Size matters!—be sure the box is big enough to allow your cat to get all the way in and move around. Who likes to be cramped and crowded while trying to do their thing? If you have a big cat, maybe you need to be a little more creative than a traditional litter box. An under-the-bed storage container can be a good alternative for those kitties that need a little more room to maneuver.

Substrate or location preference is often the sequelae to litter box aversion. If any of the reasons listed above caused the cat to avoid using the box and they discovered that it was a happier experience peeing in your shoes, in the clean laundry, on the bed/couch/carpet, then they may develop a preference for one of those things or places. It didn’t smell or hurt when they urinated on the bathroom towel, so why not keep going there?

cat hiding under a blanket

The trick to breaking these habits is to try to make the preferred locations unavailable or “unpleasant”. Pick up all laundry and bedding that the cat seems to be drawn to. Keep bedroom doors shut so they can’t access beds, etc. Place aluminum foil in carpeted areas (another tip: place a plastic mat that goes under desk chairs and put it upside down so that the little cleats are facing up, making it uncomfortable to step on).

Correcting the problem of feline inappropriate urination will not happen quickly. It will require experimenting with different types of boxes, litters and locations. You may even have to isolate the cat into a small, uncarpeted room with a few different box options until it becomes re-trained to use one. There is no easy or simple solution.

Also, a quick note about cleaning urine stains—find a product that is labeled as “enzymatic”. You’ll need something that breaks down the uric acid of the urine. Uric acid is the main substance that attracts pets to urinate repeatedly in the same spot. DON’T USE VINEGAR! Vinegar is a weak acid and will have no effect on uric acid. Enzymatic cleaners contain “ureases” which, by chemical nature, break the bonds in uric acid. You’ll also have to get to the deepest layers of the upholstery (carpet padding, floorboards, and cushions). Just cleaning the top surface won’t be effective.

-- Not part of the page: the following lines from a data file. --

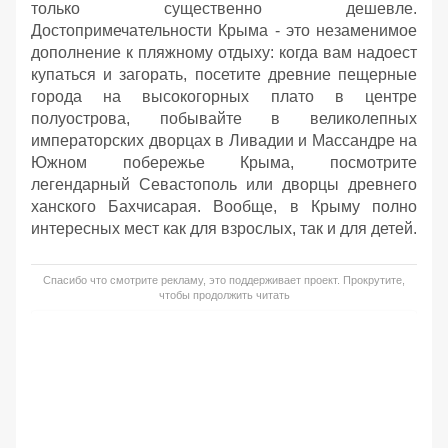
только существенно дешевле.
Достопримечательности Крыма - это незаменимое
дополнение к пляжному отдыху: когда вам надоест
купаться и загорать, посетите древние пещерные
города на высокогорных плато в центре
полуострова, побывайте в великолепных
императорских дворцах в Ливадии и Массандре на
Южном побережье Крыма, посмотрите
легендарный Севастополь или дворцы древнего
ханского Бахчисарая. Вообще, в Крыму полно
интересных мест как для взрослых, так и для детей.
Спасибо что смотрите рекламу, это поддерживает проект. Прокрутите,
чтобы продолжить читать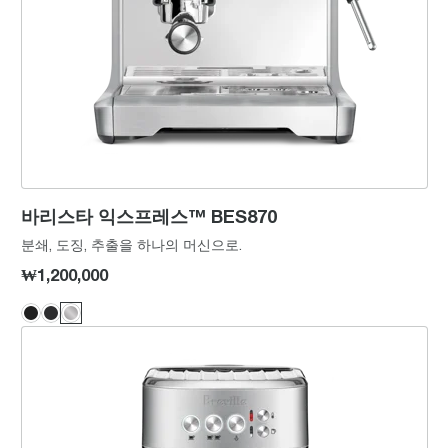
바리스타 익스프레스™ BES870
분쇄, 도징, 추출을 하나의 머신으로.
₩1,200,000
밤비노™ 플러스 BES500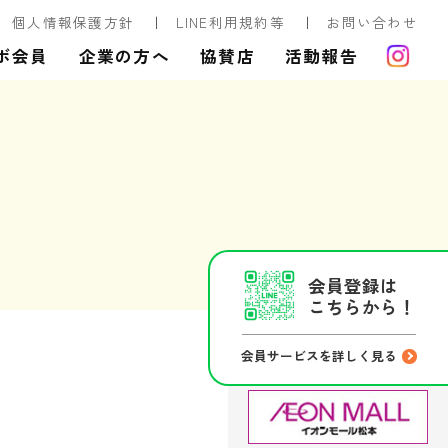
個人情報保護方針
LINE利用規約等
お問い合わせ
ボ会員
企業の方へ
協賛店
活動報告
会員登録は
こちらから！
会員サービスを詳しく見る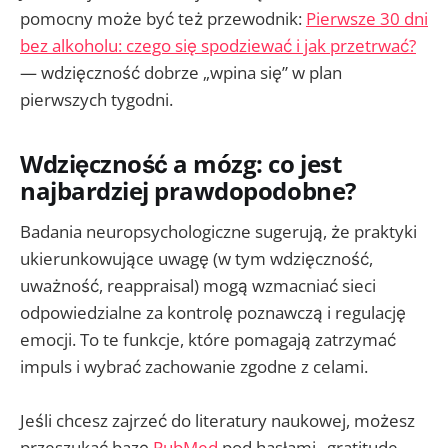
pomocny może być też przewodnik:
Pierwsze 30 dni
bez alkoholu: czego się spodziewać i jak przetrwać?
— wdzięczność dobrze „wpina się” w plan
pierwszych tygodni.
Wdzięczność a mózg: co jest
najbardziej prawdopodobne?
Badania neuropsychologiczne sugerują, że praktyki
ukierunkowujące uwagę (w tym wdzięczność,
uważność, reappraisal) mogą wzmacniać sieci
odpowiedzialne za kontrolę poznawczą i regulację
emocji. To te funkcje, które pomagają zatrzymać
impuls i wybrać zachowanie zgodne z celami.
Jeśli chcesz zajrzeć do literatury naukowej, możesz
przeszukać bazę
PubMed
pod hasłami „gratitude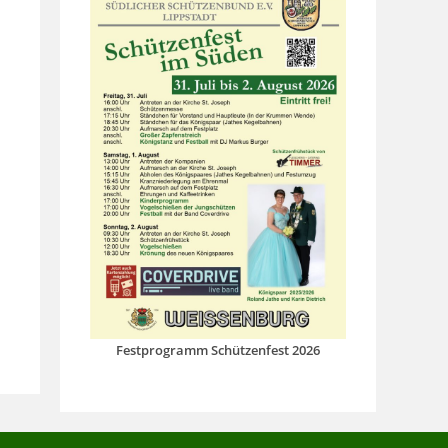
Festprogramm Schützenfest 2026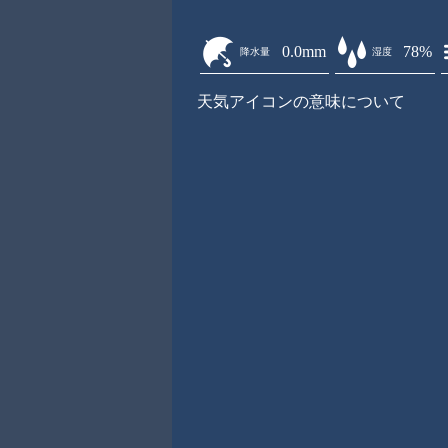
0.0mm
78%
降水量
湿度
天気アイコンの意味について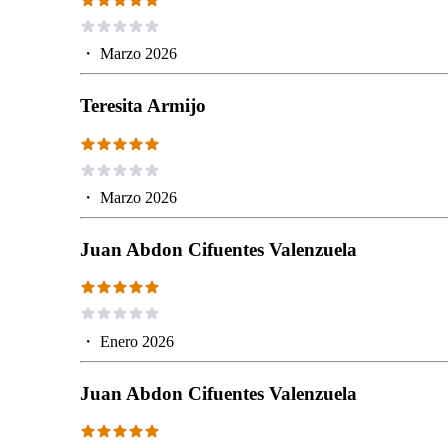
・
Marzo 2026
Teresita Armijo
・
Marzo 2026
Juan Abdon Cifuentes Valenzuela
・
Enero 2026
Juan Abdon Cifuentes Valenzuela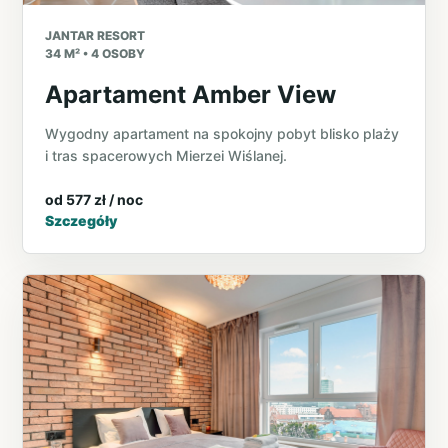
JANTAR RESORT
34 M² • 4 OSOBY
Apartament Amber View
Wygodny apartament na spokojny pobyt blisko plaży
i tras spacerowych Mierzei Wiślanej.
od 577 zł / noc
Szczegóły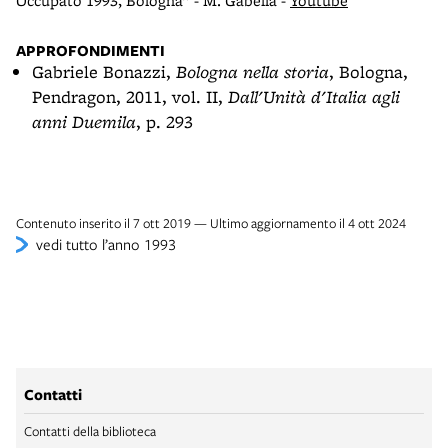
Occupato 1993, Bologna” - M. Gabella -
Youtube
APPROFONDIMENTI
Gabriele Bonazzi,
Bologna nella storia
, Bologna,
Pendragon, 2011, vol. II,
Dall'Unità d'Italia agli
anni Duemila
, p. 293
Contenuto inserito il 7 ott 2019 — Ultimo aggiornamento il 4 ott 2024
vedi tutto l’anno 1993
Contatti
Contatti della biblioteca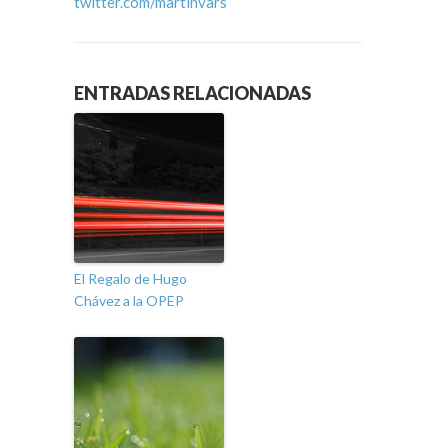
twitter.com/martinvars
ENTRADAS RELACIONADAS
El Regalo de Hugo
Chávez a la OPEP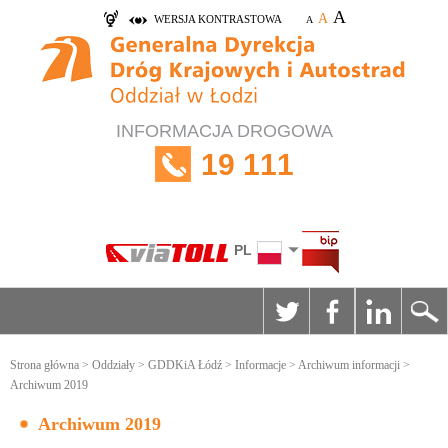
A
A
WERSJA KONTRASTOWA
A
INFORMACJA DROGOWA
19 111
PL
Strona główna
>
Oddziały
>
GDDKiA Łódź
>
Informacje
>
Archiwum informacji
>
Archiwum 2019
Archiwum 2019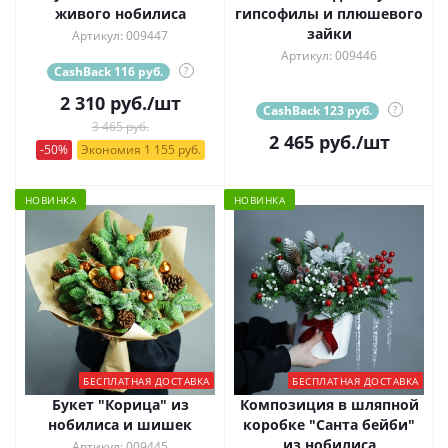
живого нобилиса
гипсофилы и плюшевого
зайки
Артикул: 009447
Артикул: 009446
CashBack 116 руб.
?
2 310
руб.
/шт
CashBack 123 руб.
?
3 465 руб.
2 465
руб.
/шт
-50%
Экономия 1 155 руб.
НОВИНКА
НОВИНКА
БЕСПЛАТНАЯ ДОСТАВКА
БЕСПЛАТНАЯ ДОСТАВКА
Букет "Корица" из
Композиция в шляпной
нобилиса и шишек
коробке "Санта бейби"
из нобилиса
Артикул: 009445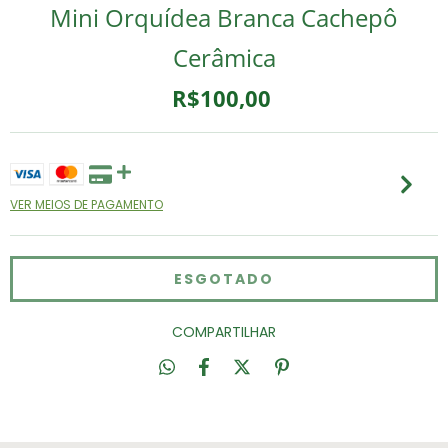
Mini Orquídea Branca Cachepô
Cerâmica
R$100,00
VER MEIOS DE PAGAMENTO
COMPARTILHAR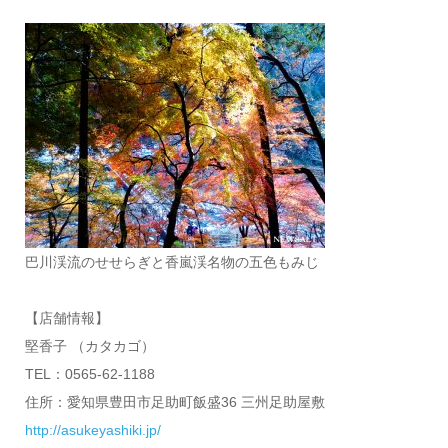
巴川渓流のせせらぎと香嵐渓名物の五色もみじ
【店舗情報】
堅香子 （カタカゴ）
TEL：0565-62-1188
住所：愛知県豊田市足助町飯盛36 三州足助屋敷
http://asukeyashiki.jp/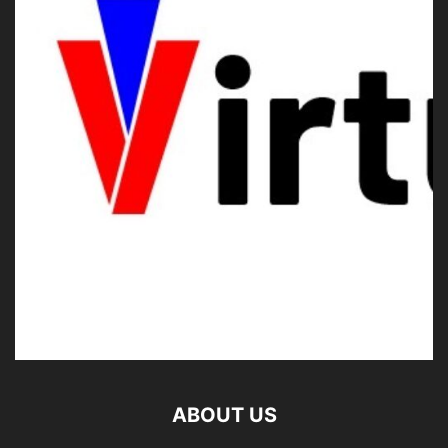
ABOUT US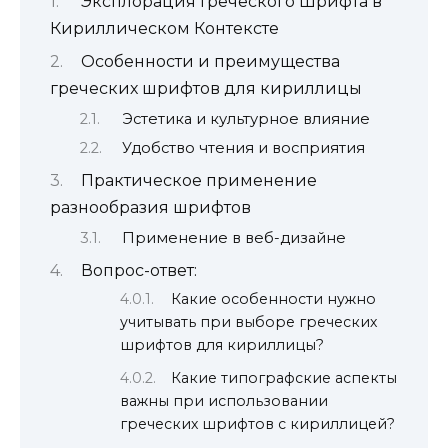
Эксплорация Греческого Шрифта в
Кириллическом Контексте
Особенности и преимущества
греческих шрифтов для кириллицы
Эстетика и культурное влияние
Удобство чтения и восприятия
Практическое применение
разнообразия шрифтов
Применение в веб-дизайне
Вопрос-ответ:
Какие особенности нужно
учитывать при выборе греческих
шрифтов для кириллицы?
Какие типографские аспекты
важны при использовании
греческих шрифтов с кириллицей?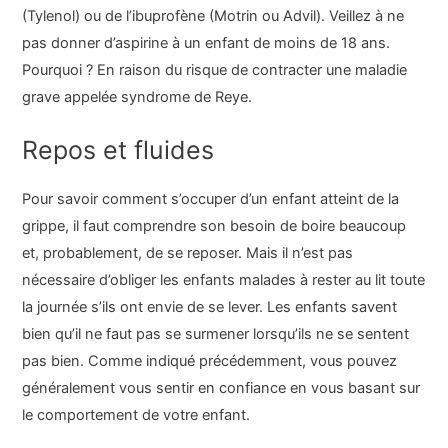
(Tylenol) ou de l’ibuprofène (Motrin ou Advil). Veillez à ne
pas donner d’aspirine à un enfant de moins de 18 ans.
Pourquoi ? En raison du risque de contracter une maladie
grave appelée syndrome de Reye.
Repos et fluides
Pour savoir comment s’occuper d’un enfant atteint de la
grippe, il faut comprendre son besoin de boire beaucoup
et, probablement, de se reposer. Mais il n’est pas
nécessaire d’obliger les enfants malades à rester au lit toute
la journée s’ils ont envie de se lever. Les enfants savent
bien qu’il ne faut pas se surmener lorsqu’ils ne se sentent
pas bien. Comme indiqué précédemment, vous pouvez
généralement vous sentir en confiance en vous basant sur
le comportement de votre enfant.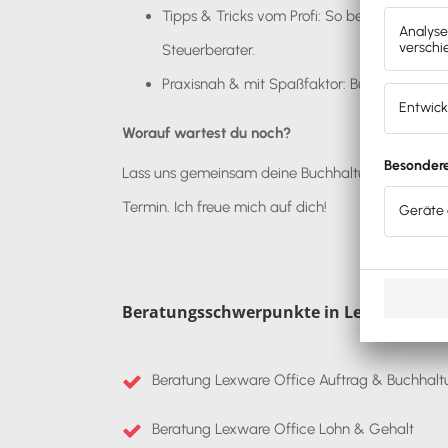
Tipps & Tricks vom Profi: So bereitest du d
Steuerberater.
Praxisnah & mit Spaßfaktor: Buchhaltung k
Worauf wartest du noch?
Lass uns gemeinsam deine Buchhaltung rocken! Mel
Termin. Ich freue mich auf dich!
Beratungsschwerpunkte in Lexware Offi
Beratung Lexware Office Auftrag & Buchhalt
Beratung Lexware Office Lohn & Gehalt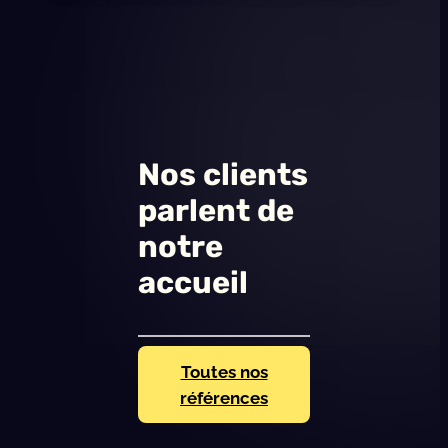
Pompiers
Nos clients
parlent de
notre
accueil
Toutes nos
références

Feline inappropriate urination is a monumental challenge because, ultimately, it requires getting into the psyche of the cat in question. While often triggered by medical causes, it can quickly turn into a behavioral dilemma. The first step is to have your cat evaluated by a veterinarian—preferably one who is well-trained in cat psychology and hypnotherapy. Then get an estimate for new carpets!